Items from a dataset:
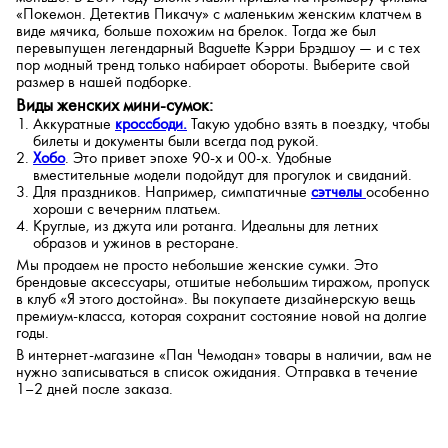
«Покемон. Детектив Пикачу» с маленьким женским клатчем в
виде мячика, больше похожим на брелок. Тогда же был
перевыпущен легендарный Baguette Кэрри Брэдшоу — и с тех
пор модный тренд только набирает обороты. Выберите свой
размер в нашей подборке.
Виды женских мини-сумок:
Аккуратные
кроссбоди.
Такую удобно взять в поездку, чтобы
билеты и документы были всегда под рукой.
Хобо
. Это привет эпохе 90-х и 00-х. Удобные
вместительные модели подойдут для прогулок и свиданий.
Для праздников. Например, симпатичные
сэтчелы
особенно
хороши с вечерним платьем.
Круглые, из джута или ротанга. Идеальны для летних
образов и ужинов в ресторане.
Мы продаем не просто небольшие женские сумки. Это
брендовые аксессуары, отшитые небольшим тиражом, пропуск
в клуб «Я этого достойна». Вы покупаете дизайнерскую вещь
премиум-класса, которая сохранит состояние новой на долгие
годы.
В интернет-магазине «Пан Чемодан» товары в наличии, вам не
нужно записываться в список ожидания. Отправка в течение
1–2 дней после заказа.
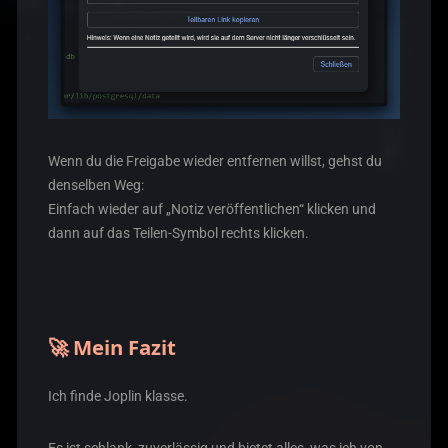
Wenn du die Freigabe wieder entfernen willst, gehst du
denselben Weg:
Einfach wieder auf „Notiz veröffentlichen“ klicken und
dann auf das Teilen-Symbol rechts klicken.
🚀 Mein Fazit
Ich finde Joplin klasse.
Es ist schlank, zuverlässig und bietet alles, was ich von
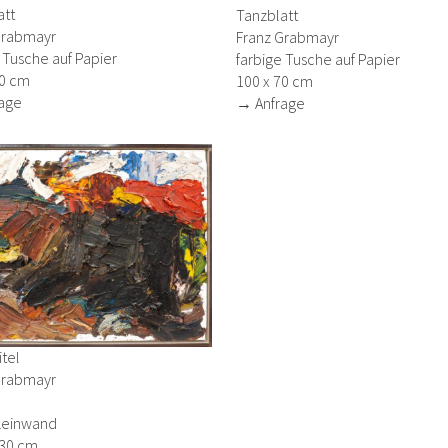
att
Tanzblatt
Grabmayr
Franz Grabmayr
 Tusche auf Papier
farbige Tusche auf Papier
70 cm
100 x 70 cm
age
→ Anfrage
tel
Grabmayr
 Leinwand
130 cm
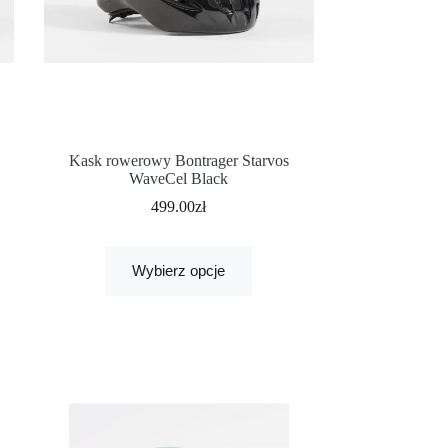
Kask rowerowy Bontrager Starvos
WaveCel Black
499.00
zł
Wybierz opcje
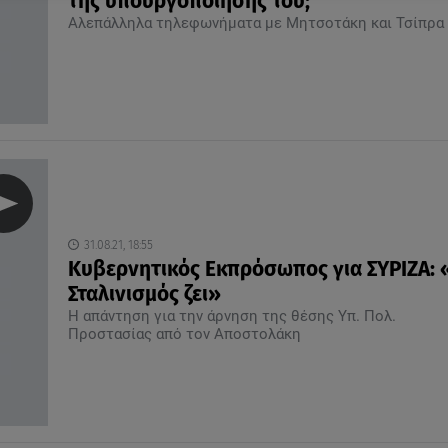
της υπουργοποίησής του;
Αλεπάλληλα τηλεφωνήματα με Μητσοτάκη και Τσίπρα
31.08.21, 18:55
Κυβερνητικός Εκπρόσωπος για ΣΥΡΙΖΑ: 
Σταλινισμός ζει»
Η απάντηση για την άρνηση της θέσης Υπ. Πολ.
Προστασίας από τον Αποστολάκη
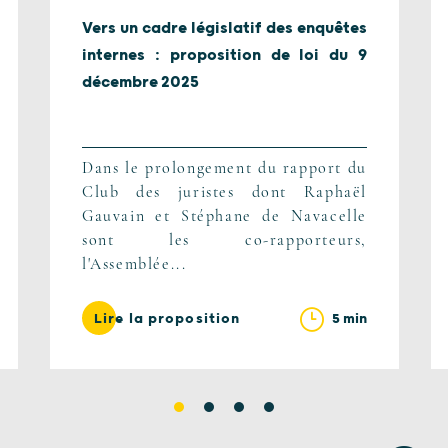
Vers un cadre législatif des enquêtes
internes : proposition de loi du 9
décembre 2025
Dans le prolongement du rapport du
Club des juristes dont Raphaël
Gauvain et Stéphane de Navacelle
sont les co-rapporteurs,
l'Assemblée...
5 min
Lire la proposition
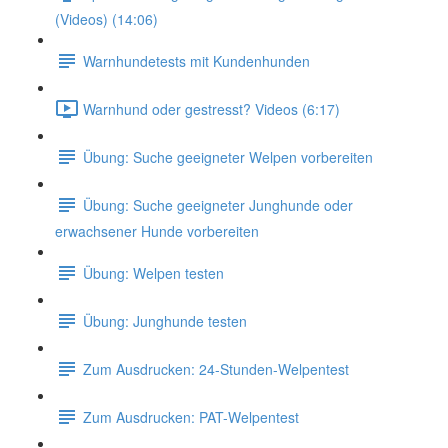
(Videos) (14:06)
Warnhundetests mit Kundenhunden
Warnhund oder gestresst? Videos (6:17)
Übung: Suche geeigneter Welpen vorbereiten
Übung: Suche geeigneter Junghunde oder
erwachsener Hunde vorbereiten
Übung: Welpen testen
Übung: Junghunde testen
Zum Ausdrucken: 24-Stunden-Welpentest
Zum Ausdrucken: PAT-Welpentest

* _TASK DIRECTIONS_
The entries above should be written out in full, and any picture in them left out.

* _YOUR RESPONSE_
«Покемон. Детектив Пикачу» с маленьким женским клатчем в
виде мячика, больше похожим на брелок. Тогда же был
перевыпущен легендарный Baguette Кэрри Брэдшоу — и с тех
пор модный тренд только набирает обороты. Выберите свой
размер в нашей подборке.
Виды женских мини-сумок:
Аккуратные
кроссбоди.
Такую удобно взять в поездку, чтобы
билеты и документы были всегда под рукой.
Хобо
. Это привет эпохе 90-х и 00-х. Удобные
вместительные модели подойдут для прогулок и свиданий.
Для праздников. Например, симпатичные
сэтчелы
особенно
хороши с вечерним платьем.
Круглые, из джута или ротанга. Идеальны для летних
образов и ужинов в ресторане.
Мы продаем не просто небольшие женские сумки. Это
брендовые аксессуары, отшитые небольшим тиражом, пропуск
в клуб «Я этого достойна». Вы покупаете дизайнерскую вещь
премиум-класса, которая сохранит состояние новой на долгие
годы.
В интернет-магазине «Пан Чемодан» товары в наличии, вам не
нужно записываться в список ожидания. Отправка в течение
1–2 дней после заказа.
Wenn du die Freigabe wieder entfernen willst, gehst du
denselben Weg:
Einfach wieder auf „Notiz veröffentlichen“ klicken und
dann auf das Teilen-Symbol rechts klicken.
🚀 Mein Fazit
Ich finde Joplin klasse.
Es ist schlank, zuverlässig und bietet alles, was ich von
att
Tanzblatt
Grabmayr
Franz Grabmayr
 Tusche auf Papier
farbige Tusche auf Papier
70 cm
100 x 70 cm
age
→ Anfrage
tel
Grabmayr
 Leinwand
130 cm
Kask rowerowy Bontrager Starvos
WaveCel Black
499.00
zł
Wybierz opcje
της υπουργοποίησής του;
Αλεπάλληλα τηλεφωνήματα με Μητσοτάκη και Τσίπρα
31.08.21, 18:55
Κυβερνητικός Εκπρόσωπος για ΣΥΡΙΖΑ: 
Σταλινισμός ζει»
Η απάντηση για την άρνηση της θέσης Υπ. Πολ.
Προστασίας από τον Αποστολάκη
Vers un cadre législatif des enquêtes
internes : proposition de loi du 9
décembre 2025
Dans le prolongement du rapport du
Club des juristes dont Raphaël
Gauvain et Stéphane de Navacelle
sont les co-rapporteurs,
l'Assemblée...
5 min
Lire la proposition
(Videos) (14:06)
Warnhundetests mit Kundenhunden
Warnhund oder gestresst? Videos (6:17)
Übung: Suche geeigneter Welpen vorbereiten
Übung: Suche geeigneter Junghunde oder
erwachsener Hunde vorbereiten
Übung: Welpen testen
Übung: Junghunde testen
Zum Ausdrucken: 24-Stunden-Welpentest
Zum Ausdrucken: PAT-Welpentest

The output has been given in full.